• [TASK OBJECTIVE]:
Work out how many lines in the entries below include the word "PeopleForce". Give nothing but the number.

LISTED RECORDS Start Marker

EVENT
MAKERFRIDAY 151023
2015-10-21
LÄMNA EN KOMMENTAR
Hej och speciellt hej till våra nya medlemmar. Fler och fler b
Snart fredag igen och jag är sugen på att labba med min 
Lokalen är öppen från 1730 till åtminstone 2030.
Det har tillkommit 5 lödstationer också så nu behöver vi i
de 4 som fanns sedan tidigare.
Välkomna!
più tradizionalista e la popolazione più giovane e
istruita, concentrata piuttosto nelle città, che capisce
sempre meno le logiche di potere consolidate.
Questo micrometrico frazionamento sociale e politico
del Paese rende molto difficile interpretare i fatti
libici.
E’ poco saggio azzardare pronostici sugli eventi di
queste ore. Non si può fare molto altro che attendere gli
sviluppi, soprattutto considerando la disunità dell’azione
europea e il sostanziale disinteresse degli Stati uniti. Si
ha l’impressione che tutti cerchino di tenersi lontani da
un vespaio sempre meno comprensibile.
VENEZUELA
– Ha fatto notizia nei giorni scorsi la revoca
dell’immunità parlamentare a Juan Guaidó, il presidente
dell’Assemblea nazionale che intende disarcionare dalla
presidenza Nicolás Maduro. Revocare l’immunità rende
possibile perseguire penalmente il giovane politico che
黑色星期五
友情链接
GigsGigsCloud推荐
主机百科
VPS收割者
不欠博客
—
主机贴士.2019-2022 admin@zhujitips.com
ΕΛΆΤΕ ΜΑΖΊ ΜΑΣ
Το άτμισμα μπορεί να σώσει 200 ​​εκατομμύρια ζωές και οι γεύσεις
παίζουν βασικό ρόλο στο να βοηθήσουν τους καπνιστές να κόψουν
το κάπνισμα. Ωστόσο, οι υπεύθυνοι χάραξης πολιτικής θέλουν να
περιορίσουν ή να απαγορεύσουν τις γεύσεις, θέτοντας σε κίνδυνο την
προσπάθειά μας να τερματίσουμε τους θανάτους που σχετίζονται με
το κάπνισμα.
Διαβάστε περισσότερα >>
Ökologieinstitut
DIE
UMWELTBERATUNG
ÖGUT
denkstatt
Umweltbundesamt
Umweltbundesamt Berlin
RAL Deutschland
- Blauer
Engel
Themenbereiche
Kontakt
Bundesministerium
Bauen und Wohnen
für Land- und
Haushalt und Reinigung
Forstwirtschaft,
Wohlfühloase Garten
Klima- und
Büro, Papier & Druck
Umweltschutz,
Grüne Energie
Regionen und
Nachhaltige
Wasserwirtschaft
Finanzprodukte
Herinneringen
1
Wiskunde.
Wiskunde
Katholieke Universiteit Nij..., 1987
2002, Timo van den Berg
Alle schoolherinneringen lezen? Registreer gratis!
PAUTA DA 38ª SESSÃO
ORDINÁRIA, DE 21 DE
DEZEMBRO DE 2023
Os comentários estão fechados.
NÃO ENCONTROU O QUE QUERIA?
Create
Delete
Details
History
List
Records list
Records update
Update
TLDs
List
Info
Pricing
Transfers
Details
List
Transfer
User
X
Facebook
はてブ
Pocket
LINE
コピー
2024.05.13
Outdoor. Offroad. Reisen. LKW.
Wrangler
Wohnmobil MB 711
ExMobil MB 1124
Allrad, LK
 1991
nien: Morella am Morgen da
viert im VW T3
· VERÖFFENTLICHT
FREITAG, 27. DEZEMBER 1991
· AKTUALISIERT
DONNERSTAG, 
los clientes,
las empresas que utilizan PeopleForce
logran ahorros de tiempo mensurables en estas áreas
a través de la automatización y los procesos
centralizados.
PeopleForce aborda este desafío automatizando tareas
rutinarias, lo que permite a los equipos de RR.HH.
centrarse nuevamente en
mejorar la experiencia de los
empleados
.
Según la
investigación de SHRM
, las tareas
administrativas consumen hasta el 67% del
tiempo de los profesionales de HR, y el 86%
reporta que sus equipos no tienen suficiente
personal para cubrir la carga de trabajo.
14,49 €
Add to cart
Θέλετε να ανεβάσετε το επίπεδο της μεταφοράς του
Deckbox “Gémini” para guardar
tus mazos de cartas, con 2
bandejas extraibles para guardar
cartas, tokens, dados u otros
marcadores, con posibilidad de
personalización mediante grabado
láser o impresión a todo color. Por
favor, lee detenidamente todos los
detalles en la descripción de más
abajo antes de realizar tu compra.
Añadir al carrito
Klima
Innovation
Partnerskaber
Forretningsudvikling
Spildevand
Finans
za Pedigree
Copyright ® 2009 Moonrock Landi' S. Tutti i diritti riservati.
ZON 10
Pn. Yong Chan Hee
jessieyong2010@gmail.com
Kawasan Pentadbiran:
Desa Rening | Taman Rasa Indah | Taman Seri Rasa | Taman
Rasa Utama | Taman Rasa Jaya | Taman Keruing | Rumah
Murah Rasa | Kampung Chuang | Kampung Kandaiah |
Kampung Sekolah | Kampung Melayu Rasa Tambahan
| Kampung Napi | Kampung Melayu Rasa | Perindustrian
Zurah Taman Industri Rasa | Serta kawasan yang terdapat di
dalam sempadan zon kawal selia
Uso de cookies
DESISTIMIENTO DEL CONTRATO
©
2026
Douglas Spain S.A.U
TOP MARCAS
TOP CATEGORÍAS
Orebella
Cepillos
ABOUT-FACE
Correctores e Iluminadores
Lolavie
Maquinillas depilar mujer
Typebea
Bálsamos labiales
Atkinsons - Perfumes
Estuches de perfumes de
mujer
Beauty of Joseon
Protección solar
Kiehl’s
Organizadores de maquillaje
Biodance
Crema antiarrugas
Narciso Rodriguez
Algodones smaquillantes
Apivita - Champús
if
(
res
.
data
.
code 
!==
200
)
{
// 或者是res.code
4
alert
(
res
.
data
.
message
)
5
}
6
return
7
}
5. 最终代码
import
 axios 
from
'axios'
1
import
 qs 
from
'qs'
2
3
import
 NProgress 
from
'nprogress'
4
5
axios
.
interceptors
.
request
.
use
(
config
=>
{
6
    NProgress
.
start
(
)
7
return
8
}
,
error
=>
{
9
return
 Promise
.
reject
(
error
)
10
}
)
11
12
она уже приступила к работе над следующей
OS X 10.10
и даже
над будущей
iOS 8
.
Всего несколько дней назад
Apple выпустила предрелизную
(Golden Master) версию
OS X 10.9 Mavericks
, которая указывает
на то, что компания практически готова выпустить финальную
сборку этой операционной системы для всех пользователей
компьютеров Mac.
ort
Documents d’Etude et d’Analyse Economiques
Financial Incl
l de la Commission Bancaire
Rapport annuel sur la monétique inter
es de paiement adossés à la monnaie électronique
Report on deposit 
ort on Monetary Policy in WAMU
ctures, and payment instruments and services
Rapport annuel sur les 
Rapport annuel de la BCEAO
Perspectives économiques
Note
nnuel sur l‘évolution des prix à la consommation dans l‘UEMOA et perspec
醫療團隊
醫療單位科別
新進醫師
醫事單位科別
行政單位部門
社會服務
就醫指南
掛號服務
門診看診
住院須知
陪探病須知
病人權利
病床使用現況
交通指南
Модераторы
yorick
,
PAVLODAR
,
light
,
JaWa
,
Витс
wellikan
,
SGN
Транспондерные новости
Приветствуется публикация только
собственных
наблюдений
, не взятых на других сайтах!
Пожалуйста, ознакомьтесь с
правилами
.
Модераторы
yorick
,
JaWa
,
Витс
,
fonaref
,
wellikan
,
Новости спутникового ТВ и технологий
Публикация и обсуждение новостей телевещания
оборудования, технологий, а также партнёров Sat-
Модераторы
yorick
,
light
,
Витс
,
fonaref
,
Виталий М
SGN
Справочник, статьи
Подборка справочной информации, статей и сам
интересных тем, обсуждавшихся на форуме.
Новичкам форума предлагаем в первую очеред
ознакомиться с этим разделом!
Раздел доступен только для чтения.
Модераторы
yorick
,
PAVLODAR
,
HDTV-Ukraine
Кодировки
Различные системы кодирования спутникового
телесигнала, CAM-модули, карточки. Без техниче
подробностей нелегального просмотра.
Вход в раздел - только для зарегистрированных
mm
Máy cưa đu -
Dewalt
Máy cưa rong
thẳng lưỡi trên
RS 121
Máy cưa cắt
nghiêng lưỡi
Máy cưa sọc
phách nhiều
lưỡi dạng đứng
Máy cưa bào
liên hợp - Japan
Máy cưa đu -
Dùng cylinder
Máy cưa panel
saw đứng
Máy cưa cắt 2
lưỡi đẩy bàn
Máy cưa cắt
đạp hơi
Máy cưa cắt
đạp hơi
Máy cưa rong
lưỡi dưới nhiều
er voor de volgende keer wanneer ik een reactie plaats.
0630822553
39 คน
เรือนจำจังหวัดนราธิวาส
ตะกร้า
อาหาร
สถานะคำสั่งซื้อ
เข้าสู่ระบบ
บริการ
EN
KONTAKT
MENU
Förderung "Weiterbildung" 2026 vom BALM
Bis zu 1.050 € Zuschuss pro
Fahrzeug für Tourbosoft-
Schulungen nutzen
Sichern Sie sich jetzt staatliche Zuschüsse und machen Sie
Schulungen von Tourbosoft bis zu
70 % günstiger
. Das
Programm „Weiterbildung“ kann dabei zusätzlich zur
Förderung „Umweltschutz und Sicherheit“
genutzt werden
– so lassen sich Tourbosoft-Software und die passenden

LISTED RECORDS End Marker

• [RESULT OF THIS TASK]:
2